Page-level text extractions:

————

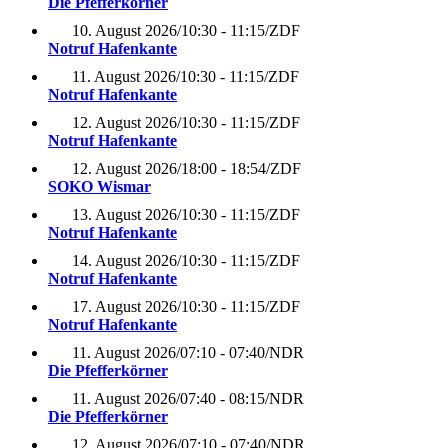
Die Pfefferkörner
10. August 2026
/
10:30 - 11:15
/
ZDF
Notruf Hafenkante
11. August 2026
/
10:30 - 11:15
/
ZDF
Notruf Hafenkante
12. August 2026
/
10:30 - 11:15
/
ZDF
Notruf Hafenkante
12. August 2026
/
18:00 - 18:54
/
ZDF
SOKO Wismar
13. August 2026
/
10:30 - 11:15
/
ZDF
Notruf Hafenkante
14. August 2026
/
10:30 - 11:15
/
ZDF
Notruf Hafenkante
17. August 2026
/
10:30 - 11:15
/
ZDF
Notruf Hafenkante
11. August 2026
/
07:10 - 07:40
/
NDR
Die Pfefferkörner
11. August 2026
/
07:40 - 08:15
/
NDR
Die Pfefferkörner
12. August 2026
/
07:10 - 07:40
/
NDR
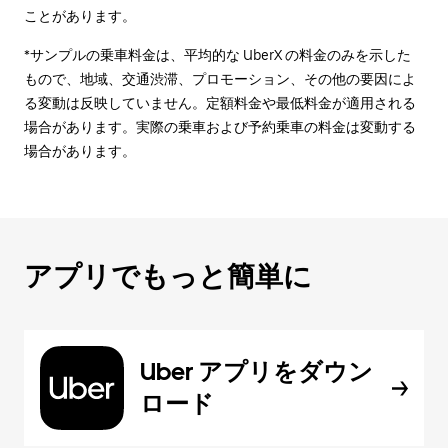
ことがあります。
*サンプルの乗車料金は、平均的な UberX の料金のみを示した
もので、地域、交通渋滞、プロモーション、その他の要因によ
る変動は反映していません。定額料金や最低料金が適用される
場合があります。実際の乗車および予約乗車の料金は変動する
場合があります。
アプリでもっと簡単に
Uber アプリをダウン
ロード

————

EXERCISE DIRECTIONS:
All the lines above are to be reproduced exactly, except the pictures.

SOLUTION TO THIS EXERCISE:
Die Pfefferkörner
10. August 2026
/
10:30 - 11:15
/
ZDF
Notruf Hafenkante
11. August 2026
/
10:30 - 11:15
/
ZDF
Notruf Hafenkante
12. August 2026
/
10:30 - 11:15
/
ZDF
Notruf Hafenkante
12. August 2026
/
18:00 - 18:54
/
ZDF
SOKO Wismar
13. August 2026
/
10:30 - 11:15
/
ZDF
Notruf Hafenkante
14. August 2026
/
10:30 - 11:15
/
ZDF
Notruf Hafenkante
17. August 2026
/
10:30 - 11:15
/
ZDF
Notruf Hafenkante
11. August 2026
/
07:10 - 07:40
/
NDR
Die Pfefferkörner
11. August 2026
/
07:40 - 08:15
/
NDR
Die Pfefferkörner
12. August 2026
/
07:10 - 07:40
/
NDR
ことがあります。
*サンプルの乗車料金は、平均的な UberX の料金のみを示した
もので、地域、交通渋滞、プロモーション、その他の要因によ
る変動は反映していません。定額料金や最低料金が適用される
場合があります。実際の乗車および予約乗車の料金は変動する
場合があります。
アプリでもっと簡単に
Uber アプリをダウン
ロード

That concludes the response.